I live in what is considered to be a poor area, lots of the local schools are in special measures, we have a larger than average amount of children taking up free school meals etc. Unemployment is a big problem, as is teen pregnancy, lack of suitable housing and lifestyle health issues like obesity and type 2 diabetes are a big issue. Families tend to be large, with single parents or unemployed parents or both.
I know this because they gave us a lovely talk about how unfortunate we are at the community centre one day 
I buy fresh fruit and veg but with DH working away in the week and just DS and I at home, things go off before we use them. I do my best with things I can cook and freeze, but what do you do with, for example, a cucumber that's passing it's best?
I have a car but many people don't. They are just too expensive a luxury
Anyway, the nearest farm shop is several miles away. It would take me about an hour and a half to walk to it, and I walk quickly. So that would be a three hour round trip to buy good fresh veg that was cheap.
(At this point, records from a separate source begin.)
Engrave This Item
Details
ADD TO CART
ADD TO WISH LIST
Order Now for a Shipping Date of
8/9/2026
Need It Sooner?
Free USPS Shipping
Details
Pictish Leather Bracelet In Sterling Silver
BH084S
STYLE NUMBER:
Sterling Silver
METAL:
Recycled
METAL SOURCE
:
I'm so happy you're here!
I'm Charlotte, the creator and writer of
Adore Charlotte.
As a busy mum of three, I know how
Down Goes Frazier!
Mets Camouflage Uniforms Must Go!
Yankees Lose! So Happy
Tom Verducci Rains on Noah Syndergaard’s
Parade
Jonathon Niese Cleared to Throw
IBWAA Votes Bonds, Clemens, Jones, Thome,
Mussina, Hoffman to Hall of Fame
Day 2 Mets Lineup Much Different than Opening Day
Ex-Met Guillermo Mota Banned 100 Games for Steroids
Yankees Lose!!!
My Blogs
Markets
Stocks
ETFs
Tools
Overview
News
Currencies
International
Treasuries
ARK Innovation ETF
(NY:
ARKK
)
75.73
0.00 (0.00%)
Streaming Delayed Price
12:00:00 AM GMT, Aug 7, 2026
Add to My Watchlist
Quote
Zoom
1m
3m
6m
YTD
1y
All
Public transport would mean two buses there and two buses back and still take about an hour. I think you can buy an all day saver for £4.25.
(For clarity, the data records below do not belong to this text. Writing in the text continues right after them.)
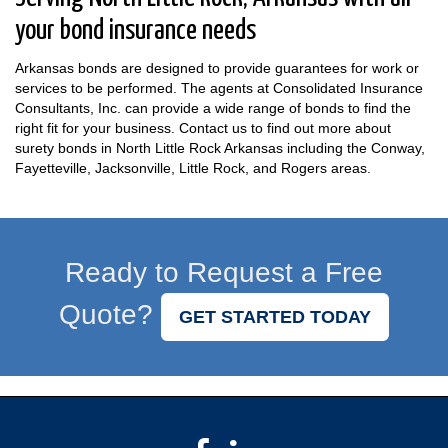
your bond insurance needs
Arkansas bonds are designed to provide guarantees for work or
services to be performed. The agents at Consolidated Insurance
Consultants, Inc. can provide a wide range of bonds to find the
right fit for your business. Contact us to find out more about
surety bonds in North Little Rock Arkansas including the Conway,
Fayetteville, Jacksonville, Little Rock, and Rogers areas.
Ready to Request a Free
Quote?
GET STARTED TODAY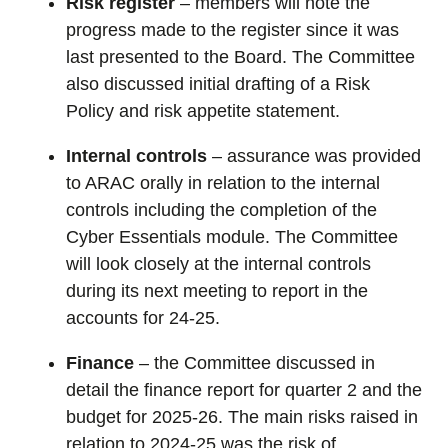
Risk register
–
members will note the
progress made to the register since it was
last presented to the Board. The Committee
also discussed initial draft
ing
of a Risk
Policy and risk appetite
statement
.
Internal controls
– assurance was provided
to ARAC orally in relation to the internal
controls including the completion of the
Cyber Essentials module. The Committee
will look closely at the internal controls
during its next meeting to report in the
accounts for 24-25.
Finance
– the Committee discussed in
detail the finance report for quarter 2 and the
budget for 2025-26. The main risks raised in
relation to 2024-25 was the risk of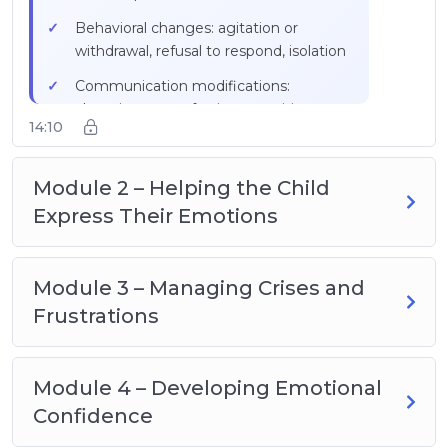
Practical exercise: note down outbursts
Behavioral changes: agitation or
for a week (time, context, trigger)
withdrawal, refusal to respond, isolation
Communication modifications:
changing tone of voice, repetitions,
14:10
stuttering
Disproportionate reactions to minor
Module 2 – Helping the Child
stimuli
Express Their Emotions
Facial expressions: wide eyes,
fixed/averted gaze, furrowed brows
Visual scale from 1 to 5 with colors
Module 3 – Managing Crises and
(green calm → red crisis)
Frustrations
Intervention window of a few minutes
between signs and crisis
Module 4 – Developing Emotional
Confidence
In the other direction, the nearest market is about an hour's walk. It runs Tuesday, Thursday, Friday and Saturday.
It's only one bus each way but the fair is £2.20 each way from here, so still quite expensive.
DS was only in school in the morning, for three hours, last year so trips like those for people without a car are difficult if not impossible if they have young children not in full time school.
There's no way I could walk to the farm shop and back in time to fetch DS, and no way I could walk with him to it after school. That would add at least another hour to the journey because he's smaller, slower and he would need to rest more than I would.
And as we couldn't buy fresh stuff in for the whole week without taking the risk that some of it would go off before we'd used it, we'd need to make at least two trips a week to ensure we were buying the freshest we could get.
So that's the two places Jamie would prefer us to shop written off for many families here. Even if they don't work, the cost of transport or the time needed to get there and back makes it difficult to impossible in many cases because of children/school/childcare etc.
Within walking distance we have a Lidl, which is about a 20-30 minute walk for me. And an Asda about a 30-40 minute walk. Sainsbury's about 40-50 minutes away.
Within fifteen minutes I can walk to the local equivalent of Iceland for frozen meals. Or to Iceland itself within half an hour.
I'm not surprised that many local families do. I'm sure they already know it's not the healthiest food, but it is cheap and convenient in more ways than being microwavable. It's local, they can walk there and back in much less than an hour, it's cheap and freezable. If the market or the farm shop were closer they might be used by people local to me but time, travel costs and distance have put them out of reach on a daily basis for most if not all people here who don't own a car.
It's not just about people being too lazy to cook or finding the microwave more convenient.
Not everyone has a market or farm shop on their doorstep, and a three hour round trip every day to buy ten mange tout is a big thing to ask of someone who has young children to get home to before school is out.